When Fred Waring was approached to play a starring role in this film, he brought his famous glee club, The Pennsylvanians, to the shoot and planned on using the college glee club from Pomona College for additional singers. When he arrived at the campus he found the Glee Club conductor was ill but his replacement was a young, energetic man named Robert Shaw. After the movie was finished, Shaw followed Waring to New York, where he founded the Collegiate Chorale and the Robert Shaw Chorale. Robert Shaw went on to be one of the most important personalities in American choral music in the 20th century.
About 40 minutes were removed for the 1942 re-release, and, to date, this seems to be the only version which has publicly survived.

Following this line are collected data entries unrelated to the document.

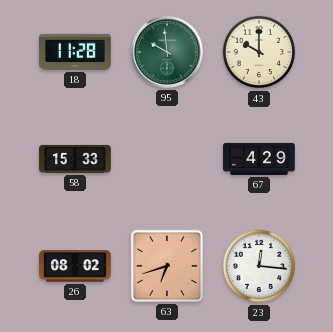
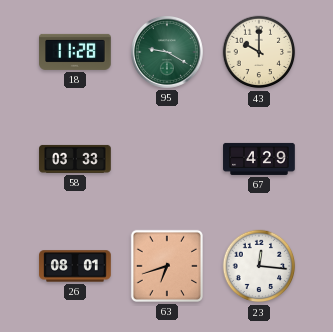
95: 9:59 -> 9:20
58: 15:33 -> 03:33
26: 08:02 -> 08:01
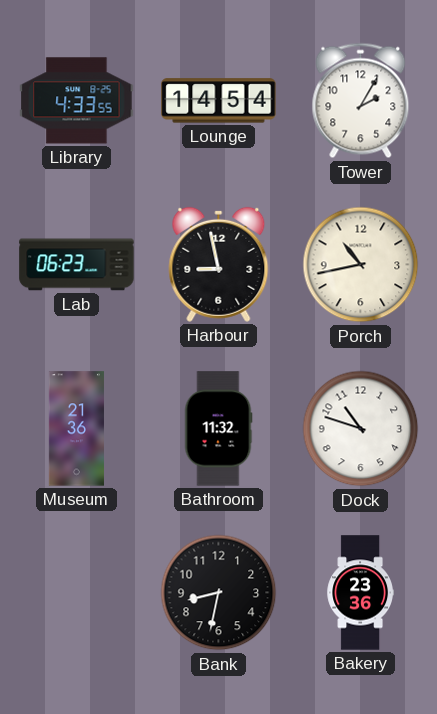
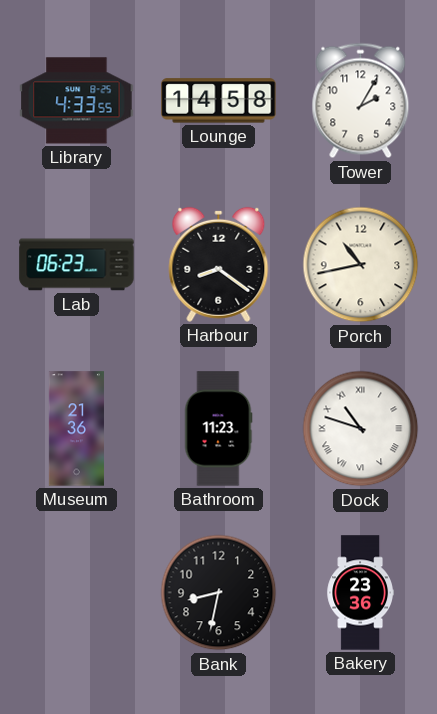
Lounge: 14:54 -> 14:58
Harbour: 8:58 -> 8:21
Bathroom: 11:32 -> 11:23
Dock numerals: Arabic -> Roman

In the epic Busby Berkeley finale with all the precision movement to the singing of the college alma maters, much of the "card-section" sequence was reversed to make the precision look even greater.
Starting with the men flipping the square cards, when the women catch them, they were actually throwing them (the film played backwards to improve their "aim".
Later, when the band starts each school song, a football is passed down to one of the stars, that person passes or laterals the ball to the card section, and from the ball coming in for an impossibly precise "catch" to the end of that card section sequence, the film is being run backwards. It happens the same way for each and every alma mater - filmed from final formation, show movement, regrouping into the swarm and the ball being thrown by the same person out of the center of the blob).
Fred Waring created an archive for his music library, recordings, photographs, films, correspondence and ephemera in the Special Collections department in the library at Pennsylvania State University.